TO DO:
From the data that follows, copy every line holding the string "Bodrum".

##########

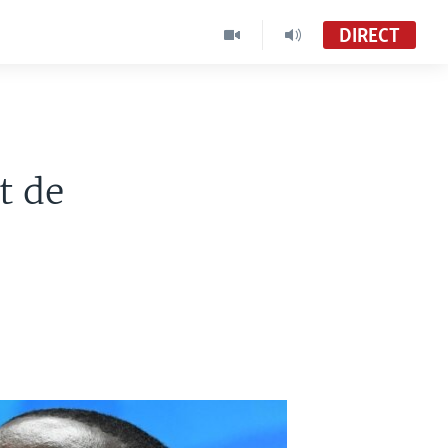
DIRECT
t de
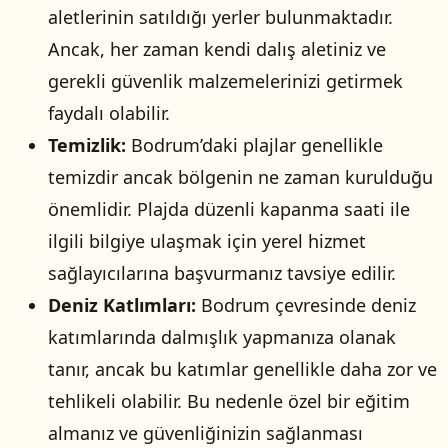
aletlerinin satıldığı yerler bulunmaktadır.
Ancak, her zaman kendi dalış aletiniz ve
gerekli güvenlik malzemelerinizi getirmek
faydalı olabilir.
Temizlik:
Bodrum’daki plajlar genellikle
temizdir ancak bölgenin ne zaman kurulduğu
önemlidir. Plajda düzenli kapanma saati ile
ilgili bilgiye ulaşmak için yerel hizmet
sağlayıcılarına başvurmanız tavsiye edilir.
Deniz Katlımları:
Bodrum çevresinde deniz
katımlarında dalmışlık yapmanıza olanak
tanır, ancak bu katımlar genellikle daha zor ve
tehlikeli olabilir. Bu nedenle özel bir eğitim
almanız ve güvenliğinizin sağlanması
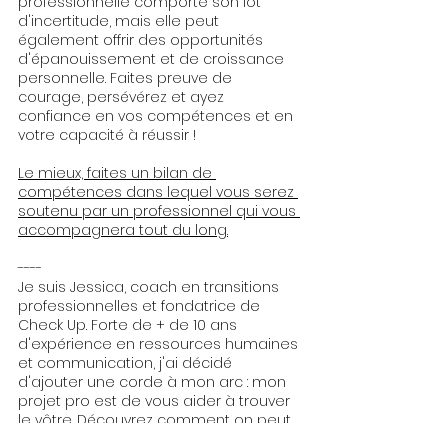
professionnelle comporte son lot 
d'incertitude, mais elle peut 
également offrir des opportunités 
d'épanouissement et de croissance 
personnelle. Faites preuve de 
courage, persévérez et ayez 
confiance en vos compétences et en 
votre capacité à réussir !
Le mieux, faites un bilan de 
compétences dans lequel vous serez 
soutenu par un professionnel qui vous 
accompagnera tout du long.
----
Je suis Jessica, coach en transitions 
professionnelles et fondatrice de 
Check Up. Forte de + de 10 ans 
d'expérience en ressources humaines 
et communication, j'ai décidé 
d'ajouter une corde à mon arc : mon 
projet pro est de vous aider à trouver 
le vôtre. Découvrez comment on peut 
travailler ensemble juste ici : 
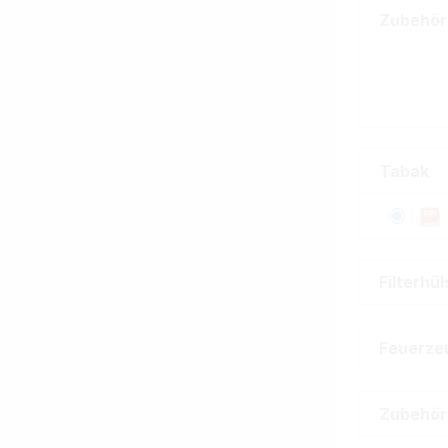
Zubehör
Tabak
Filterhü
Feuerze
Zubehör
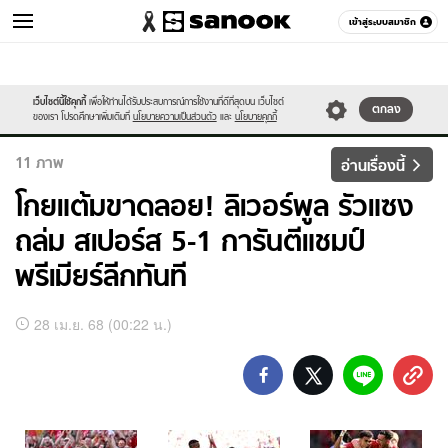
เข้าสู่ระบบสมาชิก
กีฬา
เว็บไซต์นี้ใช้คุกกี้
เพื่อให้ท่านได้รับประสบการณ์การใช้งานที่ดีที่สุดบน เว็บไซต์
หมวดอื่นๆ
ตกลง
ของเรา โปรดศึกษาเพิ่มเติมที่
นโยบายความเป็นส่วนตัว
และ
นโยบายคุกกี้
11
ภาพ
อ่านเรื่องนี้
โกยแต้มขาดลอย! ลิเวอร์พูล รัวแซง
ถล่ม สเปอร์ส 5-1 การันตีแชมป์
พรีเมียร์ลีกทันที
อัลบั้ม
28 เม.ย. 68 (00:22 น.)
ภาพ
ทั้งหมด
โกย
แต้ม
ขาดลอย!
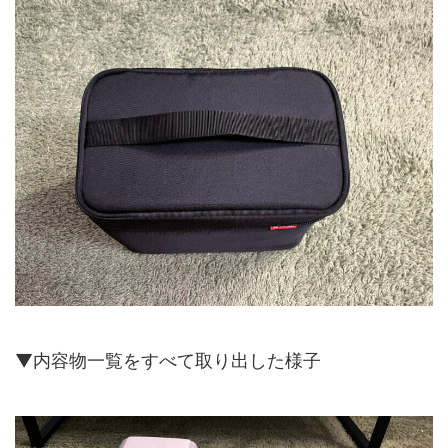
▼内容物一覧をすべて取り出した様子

##########

SOLUTION TO THIS PROBLEM:
Bodrum’daki plajlar genellikle
Bodrum çevresinde deniz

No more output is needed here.